As an active cosmopolitan hub, Mykonos couldn't be more different from Delos. The island is known for its blue and white cubic houses, narrow streets, and the picture-perfect "Little Venice" neighborhood along the waterfront. You'll also find Greece's famous windmills in Mykonos, the perfect place to capture the essence of the Cyclades. Enjoy plenty of free time to roam around the main town, exploring its streets, finding viewpoints, and relaxing at one of its cafes.
Day 10: Naxos to Santorini
Take a 1.5-hour high-speed ferry from Naxos to the famous cliffs of Santorini.
There's nothing like a Santorini sunset, as the island's viewpoints are some of the Cyclades' best. It isn't easy, however, to find a spot without extreme crowds.

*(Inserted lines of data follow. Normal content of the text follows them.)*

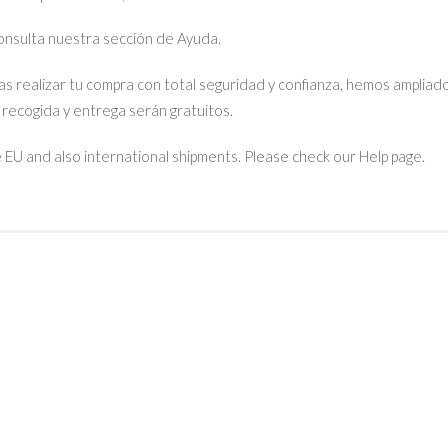
 consulta nuestra sección de Ayuda.
s realizar tu compra con total seguridad y confianza, hemos ampliado
e recogida y entrega serán gratuitos.
EU and also international shipments. Please check our Help page.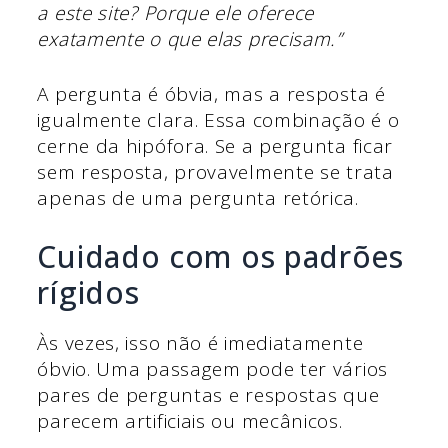
a este site? Porque ele oferece
exatamente o que elas precisam.”
A pergunta é óbvia, mas a resposta é
igualmente clara. Essa combinação é o
cerne da hipófora. Se a pergunta ficar
sem resposta, provavelmente se trata
apenas de uma pergunta retórica.
Cuidado com os padrões
rígidos
Às vezes, isso não é imediatamente
óbvio. Uma passagem pode ter vários
pares de perguntas e respostas que
parecem artificiais ou mecânicos.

Get off the beaten path and discover the hidden go-to's so you can have the views mostly to yourself.
Perhaps the best way to enjoy the caldera views is along the Fira to Oia Walking Path. This route runs underneath the island's main road, offering a peaceful and quiet stroll while enjoying endless, uninterrupted views. You don't have to trek the entire trail to reap the benefits; a great entry point is at the Pantheon between Imerovigli and Oia. From here, enjoy a short, easy, and mostly downhill walk with excellent views.
One of the island's best spots for sunset is Skaros Rock, an impressive rock formation that juts out into the sea. The views require a short hike from the trailhead at Imerovigli, so wear some sturdy shoes. The terrain is rocky, so pay attention to where you step, especially when returning from sunset after dark.
If you're interested in savoring those perfect panoramic views of Santorini without the crowds, visit the Monastery of Prophet Elias. This is the highest point on the island, so you'll get a 360-degree view of the sea, rocky cliffs, and white-washed villages. Before making the drive, take a peek at the weather report, as it tends to get a little foggy at the top.
To catch views of Santorini's entire crescent-shaped caldera, you can hop on a quick 30-minute ferry to Thirassia (departing from Ammoudi). Thirassia is one of the remote volcanic islands set within the crater. To get the best views, leave the small port and walk up to the village. On the way, you’ll enjoy scenes of the entire caldera from a unique vantage point.
Day 11: Oia Walking Tour & Beach Day
Explore Oia, Santorini's picture-perfect village, with a private, local guide. Dramatically perched atop the cliffs of the caldera, this scenic town contrasts famously against its natural surroundings. Rusty rocks and azure-blue waves complement its pastel cave houses, whitewashed facades, and colorful harbor. Enjoy strolling through the charming streets while admiring the views over the caldera and volcanic islands.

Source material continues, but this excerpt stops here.